L’argomento era stato sollevato all’interno del confronto politico per le amministrative di Montopoli: fu la lista di centrodestra capeggiata da Luca Matteoli a porre per prima la questione facendone un proprio cavallo di battaglia. Una proposta che aveva subito riscosso consensi nelle frazioni di Marti e Casteldelbosco: l’ospedale Lotti di Pontedera è veramente a due passi, andare a Empoli, per alcuni, appare paradossale. Il dibattito si è poi allargato agli altri comuni del comprensorio, in particolare a Castelfranco che, insieme a Montopoli, rappresenta il limite occidentale dell’Asl empolese. A pochi giorni dal voto, infatti, anche Paolo Costagli, candidato per la lista “Sicurezza e trasparenza per Castelfranco”, aveva rilanciato la proposta di secessione dall’Asl 11 e l’accorpamento all’Asl 5 dell’area pisana.
Solo una strumentalizzazione – dicevano i contrari -, un falso problema, una sorta di sindrome da zona di confine, perché ognuno è libero di farsi curare dove vuole. Dalla parte opposta della barricata, invece, si puntava il dito contro ritardi e disagi causati dalla lontananza di Empoli. A Orentano, ad esempio, si racconta di ambulanze attese per ben 25 minuti, mentre molti pensionati contestano la mancanza di mezzi pubblici per raggiungere Empoli. Quello che accomuna tutti, però, è senza dubbio la preferenza per Pontedera; in fatto di sanità è il capoluogo della Valdera il punto di riferimento per gli abitanti di Montopoli e Castelfranco: sono una minoranza quelli che scelgono Empoli, sia per le visite che per il pronto soccorso.

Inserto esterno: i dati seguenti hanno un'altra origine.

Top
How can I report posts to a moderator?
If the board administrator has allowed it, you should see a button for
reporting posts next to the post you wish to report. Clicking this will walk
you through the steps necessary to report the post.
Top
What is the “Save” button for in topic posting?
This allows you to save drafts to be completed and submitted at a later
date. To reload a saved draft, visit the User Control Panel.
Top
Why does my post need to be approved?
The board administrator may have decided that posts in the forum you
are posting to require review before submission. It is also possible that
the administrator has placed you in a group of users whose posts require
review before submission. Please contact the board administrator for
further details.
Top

«Il problema non esiste – dice l’assessore regionale alla Salute Enrico Rossi -. Ogni persona è libera di scegliere l’Asl a cui rivolgersi su tutto il territorio regionale e nazionale indipendentemente da quella di appartenenza. Il fatto di abitare in zone di confine può addirittura favorire una più ampia possibilità e libertà di scelta. Penso che ai cittadini interessino prima di tutto la qualità e l’efficienza dei servizi, più che l’appartenenza geografica».
Su questo punto, però, nelle scorse settimane, alcuni infermieri dell’ospedale di Empoli che vivono nel Valdarno, avevano lanciato pesanti accuse. Una critica più ampia, non per chiedere una riorganizzazione geografica, ma per contestare il processo di esternalizzazione dei servizi che, secondo loro, avrebbe ridotto il livello di qualità e sicurezza.
Dall’altra parte, si ribatte ricordando che il nuovo ospedale di Empoli rappresenta una struttura all’avanguardia, di tutto rispetto. A dover migliorare – si dice – dovrà essere l’ospedale di Pontedera, in modo da poter accogliere anche quei cittadini del Valdarno che lo scelgono. Un punto sottolineato anche dall’assessore Rossi: «La situazione che si è registrata con l’apertura del nuovo ospedale di Empoli dimostra soltanto che l’ospedale di Pontedera deve essere ulteriormente sviluppato secondo il piano già concordato con l’Azienda, e che le due Asl devono continuare a lavorare in sintonia, come già stanno facendo».